Non Governmental Organizations with focus on informal settlements have called on the Lagos State Government to immediately provide adequate and reasonable compensation for losses; especially alternative accommodation for those affected by the recent demolition in Ifelodun, Ogba-Ijaye.
The NGOs; Spaces for Change, CEE-HOPE Nigeria and Community Life Project in a joint press statement also requested that the Lagos State government should create opportunities for genuine consultation with the affected people.
It would be recalled that officials of the Lagos State Ministry of Environment and Water Resources had demolished some houses at Ifelodun, Ogba earlier in the week because of the ongoing work on building drainage along the canal.
While the groups believed that, “the reasons for the demolition exercises which are targeted at averting flooding disasters because the evictees’ houses were allegedly situated too close to canals and waterways in the State, (if well founded) are reasonable, the pertinent questions are: Why wait till the advent of the rainy season to conduct displacement exercises? What ameliorative steps have been taken to provide humanitarian support and safe spaces for all evictees and persons displaced? Why sanction a stay-at-home order (lock-down) and in the same breath render people homeless and throw them into the streets? How does such an action help with social distancing?”

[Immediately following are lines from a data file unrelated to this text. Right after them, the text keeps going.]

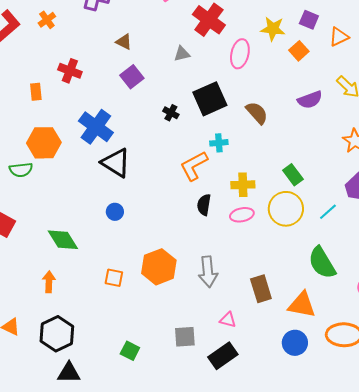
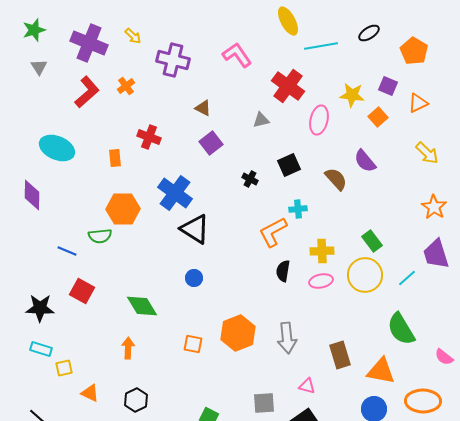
black square: (210, 99) -> (289, 165), size x0.7
purple semicircle: (310, 100) -> (365, 161), moved, turned 70
black hexagon: (57, 334) -> (136, 400), size x0.7

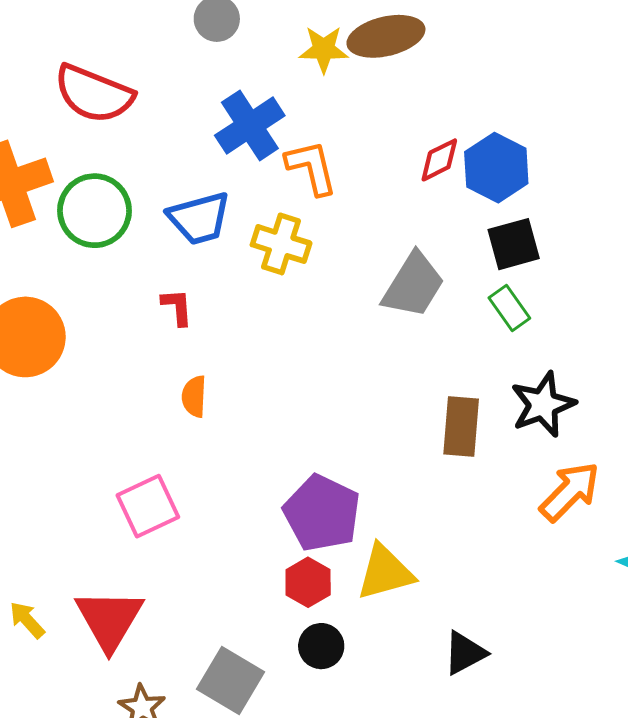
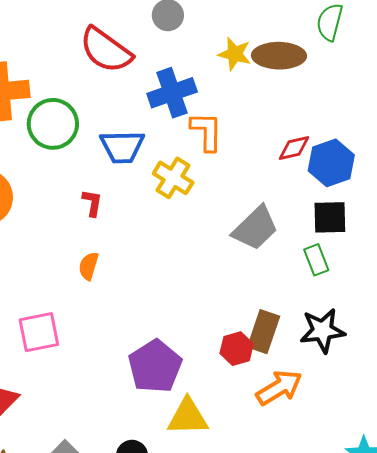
red semicircle: (94, 94) -> (106, 50), moved
orange arrow: (570, 492) -> (279, 388), moved
red hexagon: (308, 582) -> (237, 349), moved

The groups stressed that the demolition exercise was carried out at a wrong time due to the COVID-19 Pandemic. They added that, “conducting displacement exercises during a highly contagious pandemic without more, smacks of executive insensitivity and impunity. Such action, coming at a time when the economy faces recession, due to the crippling of social and economic activities all over the world, will not only add to the economic burden here in Lagos state, but also increase unemployment and make residents even more vulnerable to environmental and health hazards.
“At a time COVID-19 is ravaging the world and Lagos residents are substantially complying with public health advisories by staying at home, the Lagos State launched demolition attacks targeted at the homes of the predominantly urban poor households, vulnerable communities and small-scale businesses without providing alternative safe spaces for the displaced.
“Compliance with stay-at-home orders is impossible for the 300 citizens displaced and forced into homelessness as a result of state-ordered forced evictions. Stay-at-home is only possible where people have a roof over their heads! The ill-planned displacement exercises potentially increases the risk of residents contracting and spreading COVID-19.
As a result of the risk that the evictees were exposed to, the groups asked that the Lagos State government “ensure access to screening tests and medical care for all made even more vulnerable to Covid-19, due to these ill-timed displacement exercises.”
They urged “the Lagos State government to enlist meaningful engagement protocols to protect groups affected, and to be affected by displacement exercises. Doing so will ensure access to grievance resolution, humanitarian support, resettlement and/or compensation for the affected groups.
“We also wish to remind Lagos State authorities that Nigeria has voluntarily subscribed to the commitments espoused in the International Covenant on Economic, Social and Cultural Rights.
“According to the United Nations Committee on Economic, Social and Cultural Rights, ‘the right to housing should not be interpreted in a narrow or restrictive sense which equates it with e.g. physical shelter as a commodity; but rather should be seen as the right to live somewhere in security, peace and dignity.’ Implicit in this duty to respect the right to housing, is an obligation on the government to adopt all appropriate legislative, administrative, budgetary, judicial, promotional and other measures required to realize the right to adequate housing for all (which includes improving housing conditions within the state) prioritizing for the most disadvantaged groups.